Des exceptions diverses
- Le préfet peut expulser les occupants et faire démolir un bâtiment sans décision de justice
A Mayotte, comme en Guyane, le préfet a les pleins pouvoirs pour détruire des habitations illégales et expulser leurs habitants (article 197 de la loi 2018-2021), en respectant un délai de notification d’un mois. C’est tout l’enjeu de l’opération « Wuambushu », dont le but est de raser mille habitations insalubres en deux mois et dont la première étape a été annulée par la justice mardi 25 avril en raison d’« expulsions irrégulières », avant d’être relancée un mois plus tard.
Sur le reste du territoire national, l’Etat doit passer par le juge des référés (qui statue en urgence) afin de faire procéder à la démolition et à l’expulsion.

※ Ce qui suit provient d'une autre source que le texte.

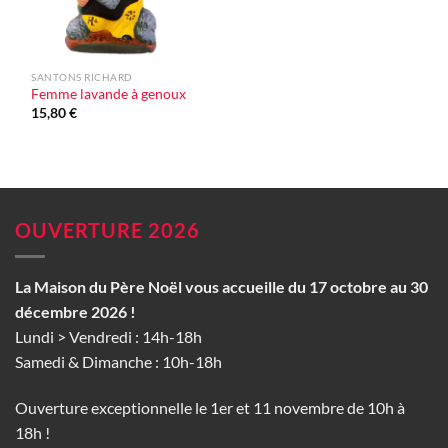
SANTONS RICHARD
Femme lavande à genoux
15,80
€
OUVERTURE 2026
La Maison du Père Noël vous accueille du 17 octobre au 30
décembre 2026 !
Lundi > Vendredi : 14h-18h
Samedi & Dimanche : 10h-18h
Ouverture exceptionnelle le 1er et 11 novembre de 10h à
18h !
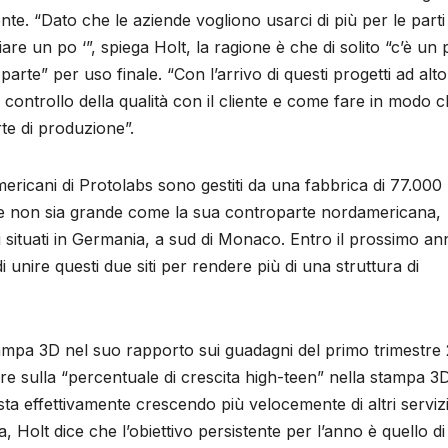
nte. “Dato che le aziende vogliono usarci di più per le parti 
re un po ‘”, spiega Holt, la ragione è che di solito “c’è un p
parte” per uso finale. “Con l’arrivo di questi progetti ad alto
ontrollo della qualità con il cliente e come fare in modo 
te di produzione”.
mericani di Protolabs sono gestiti da una fabbrica di 77.000 
ne non sia grande come la sua controparte nordamericana,
 situati in Germania, a sud di Monaco. Entro il prossimo an
 unire questi due siti per rendere più di una struttura di
ampa 3D nel suo rapporto sui guadagni del primo trimestre
e sulla “percentuale di crescita high-teen” nella stampa 3
ta effettivamente crescendo più velocemente di altri servizi
a, Holt dice che l’obiettivo persistente per l’anno è quello di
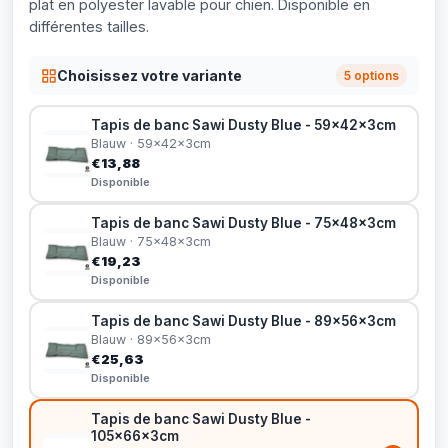
plat en polyester lavable pour chien. Disponible en
différentes tailles.
Choisissez votre variante
5 options
Tapis de banc Sawi Dusty Blue - 59x42x3cm
Blauw · 59x42x3cm
€13,88
Disponible
Tapis de banc Sawi Dusty Blue - 75x48x3cm
Blauw · 75x48x3cm
€19,23
Disponible
Tapis de banc Sawi Dusty Blue - 89x56x3cm
Blauw · 89x56x3cm
€25,63
Disponible
Tapis de banc Sawi Dusty Blue -
105x66x3cm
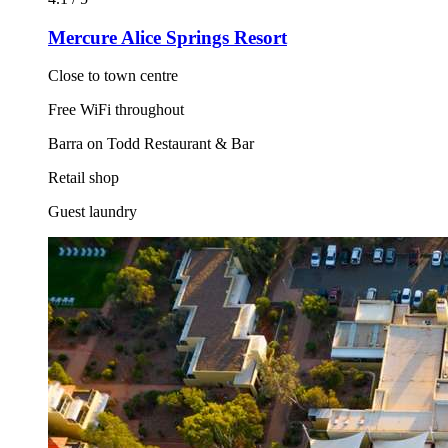
Mercure Alice Springs Resort
Close to town centre
Free WiFi throughout
Barra on Todd Restaurant & Bar
Retail shop
Guest laundry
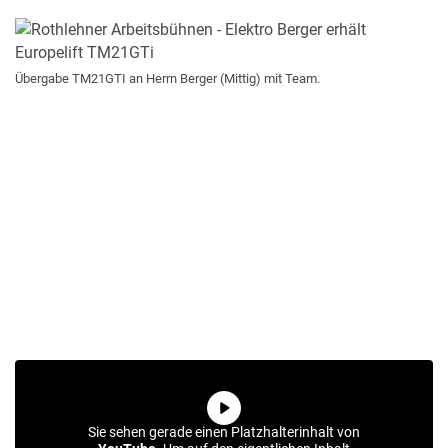
Übergabe TM21GTI an Herrn Berger (Mittig) mit Team.
Sie sehen gerade einen Platzhalterinhalt von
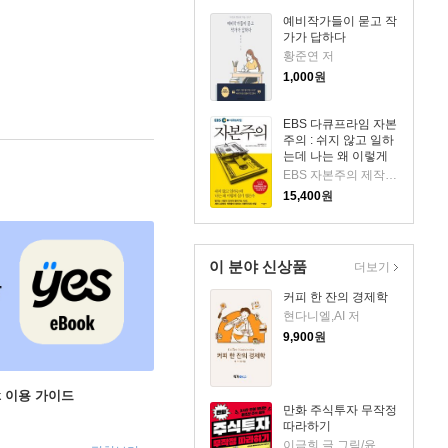
예비작가들이 묻고 작
가가 답하다
황준연 저
1,000
원
EBS 다큐프라임 자본
주의 : 쉬지 않고 일하
는데 나는 왜 이렇게
살기 힘든가
EBS 자본주의 제작팀 저/EBS MEDIA 기획
15,400
원
이 분야 신상품
더보기
커피 한 잔의 경제학
현다니엘,AI 저
9,900
원
ok 이용 가이드
만화 주식투자 무작정
따라하기
이금희 글,그림/윤재수 원작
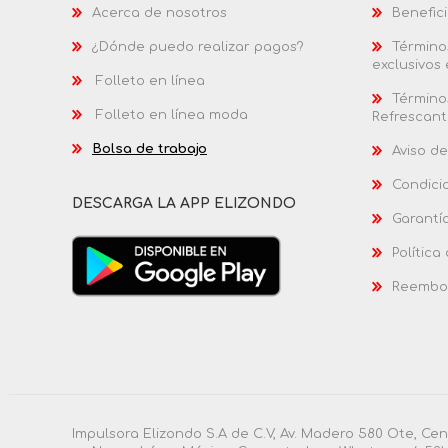
Acerca de nosotros
Benefici
¿Dónde puedo realizar pagos?
Términos
exclusivos
Folleto en línea
Términos
Folleto en línea moda
Refrescant
Bolsa de trabajo
Aviso de
Condici
DESCARGA LA APP ELIZONDO
Garantí
Política
Reembol
Impulsora Elizondo S.A de C.V, Av. Madero 580 Ote, Ce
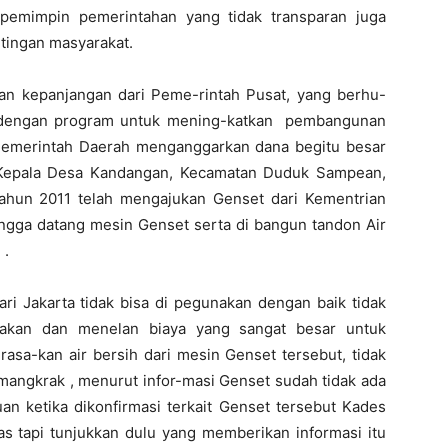
pemimpin pemerintahan yang tidak transparan juga
tingan masyarakat.
an kepanjangan dari Peme-rintah Pusat, yang berhu-
 dengan program untuk mening-katkan pembangunan
emerintah Daerah menganggarkan dana begitu besar
Kepala Desa Kandangan, Kecamatan Duduk Sampean,
tahun 2011 telah mengajukan Genset dari Kementrian
ingga datang mesin Genset serta di bangun tandon Air
 .
i Jakarta tidak bisa di pegunakan dengan baik tidak
akan dan menelan biaya yang sangat besar untuk
sa-kan air bersih dari mesin Genset tersebut, tidak
 mangkrak , menurut infor-masi Genset sudah tidak ada
n ketika dikonfirmasi terkait Genset tersebut Kades
as tapi tunjukkan dulu yang memberikan informasi itu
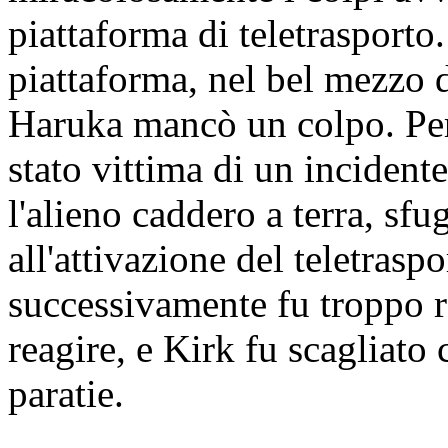
piattaforma di teletrasporto
piattaforma, nel bel mezzo d
Haruka mancò un colpo. Per
stato vittima di un incidente
l'alieno caddero a terra, sf
all'attivazione del teletras
successivamente fu troppo 
reagire, e Kirk fu scagliato
paratie.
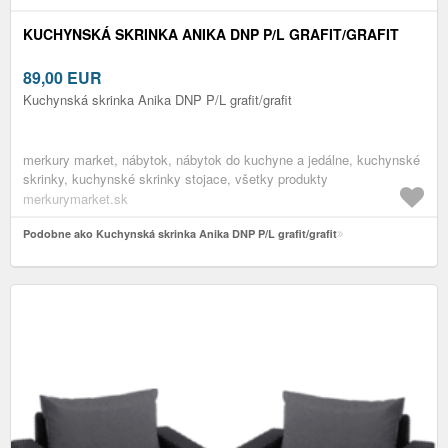
KUCHYNSKÁ SKRINKA ANIKA DNP P/L GRAFIT/GRAFIT
89,00
EUR
Kuchynská skrinka Anika DNP P/L grafit/grafit
merkury market, nábytok, nábytok do kuchyne a jedálne, kuchynské
skrinky, kuchynské skrinky stojace, všetky produkty
merkurymarket.sk
Podobne ako Kuchynská skrinka Anika DNP P/L grafit/grafit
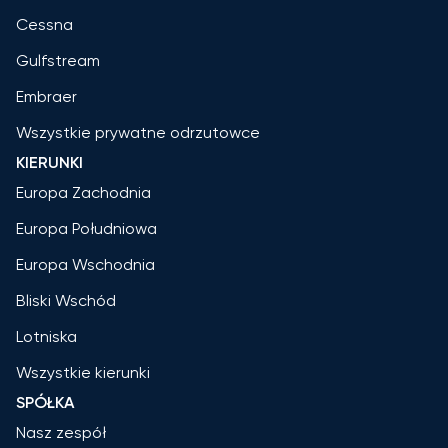
Cessna
Gulfstream
Embraer
Wszystkie prywatne odrzutowce
KIERUNKI
Europa Zachodnia
Europa Południowa
Europa Wschodnia
Bliski Wschód
Lotniska
Wszystkie kierunki
SPÓŁKA
Nasz zespół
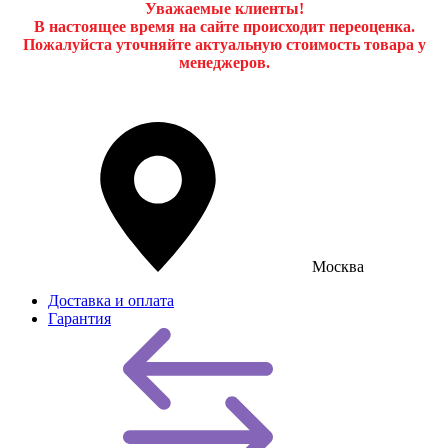
Уважаемые клиенты!
В настоящее время на сайте происходит переоценка.
Пожалуйста уточняйте актуальную стоимость товара у
менеджеров.
Москва
Доставка и оплата
Гарантия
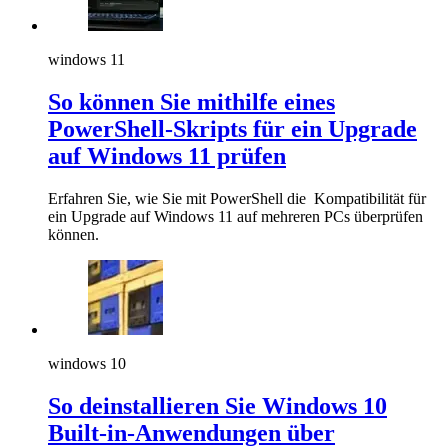
windows 11
So können Sie mithilfe eines
PowerShell-Skripts für ein Upgrade
auf Windows 11 prüfen
Erfahren Sie, wie Sie mit PowerShell die Kompatibilität für
ein Upgrade auf Windows 11 auf mehreren PCs überprüfen
können.
windows 10
So deinstallieren Sie Windows 10
Built-in-Anwendungen über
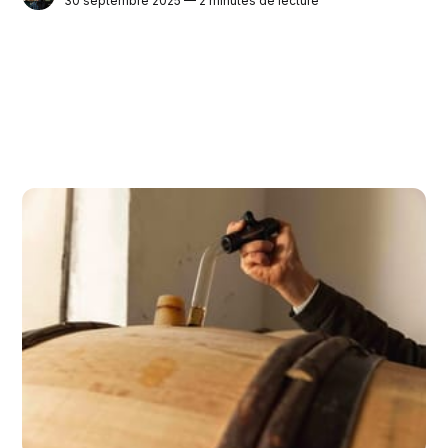
30 septembre 2025 — 2 minutes de lecture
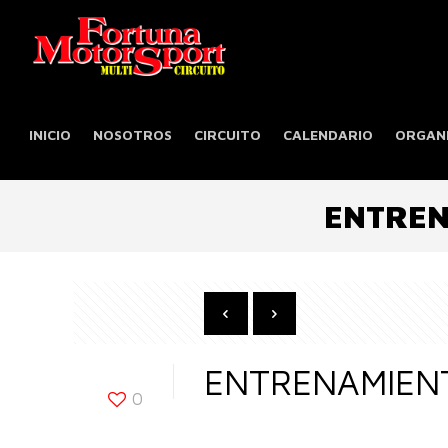
INICIO
NOSOTROS
CIRCUITO
CALENDARIO
ORGANI
ENTREN
ENTRENAMIENT
0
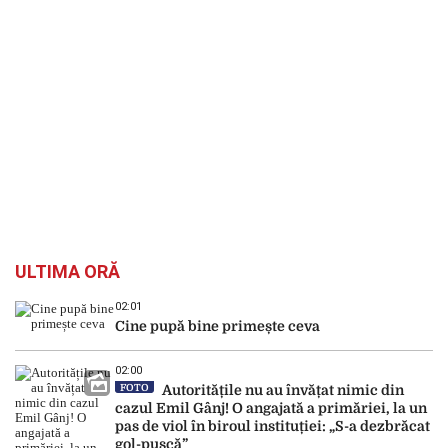
ULTIMA ORĂ
02:01
Cine pupă bine primește ceva
02:00
FOTO
Autoritățile nu au învățat nimic din
cazul Emil Gânj! O angajată a primăriei, la un
pas de viol în biroul instituției: „S-a dezbrăcat
gol-pușcă”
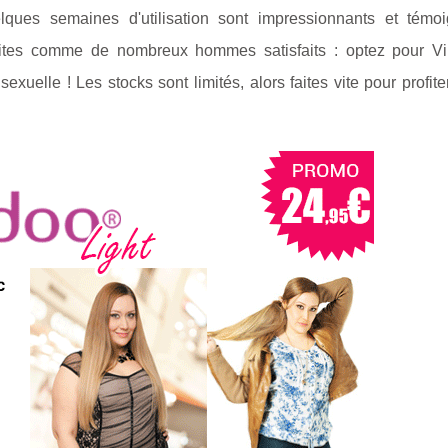
lques semaines d'utilisation sont impressionnants et témo
 faites comme de nombreux hommes satisfaits : optez pour Vir
exuelle ! Les stocks sont limités, alors faites vite pour profite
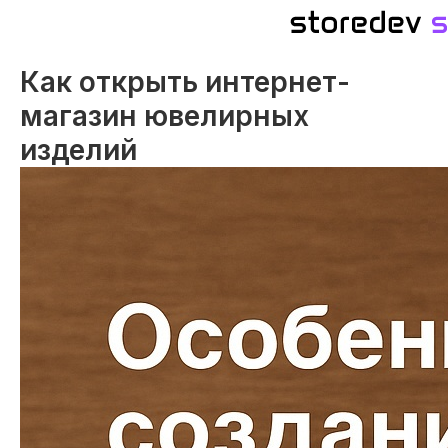
Как открыть интернет-
магазин ювелирных
изделий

- Une laïcité à géométrie variable
Comme dans certains autres départements d’outre-mer ou en Alsace-Moselle, la loi de 1905 de séparation des Eglises et de l’Etat ne s’applique pas. Ce sont les décrets Mandel de 1939 qui régissent les cultes. Chaque religion peut créer une « mission » et se gère avec un conseil d’administration agréé par l’Etat. Sur l’île, le culte musulman est largement majoritaire, mais n’a pas constitué ce type de mission et administre ses activités dans le cadre de la loi de 1901 sur les associations. Seule l’Eglise catholique s’est constituée en « mission » à partir de 1995.
Par ailleurs « pour un motif d’intérêt général et dans le respect du principe de laïcité », les collectivités peuvent subventionner des activités ou des équipements dépendant des cultes, comme l’a fixé le Conseil d’Etat dans une décision de 2005.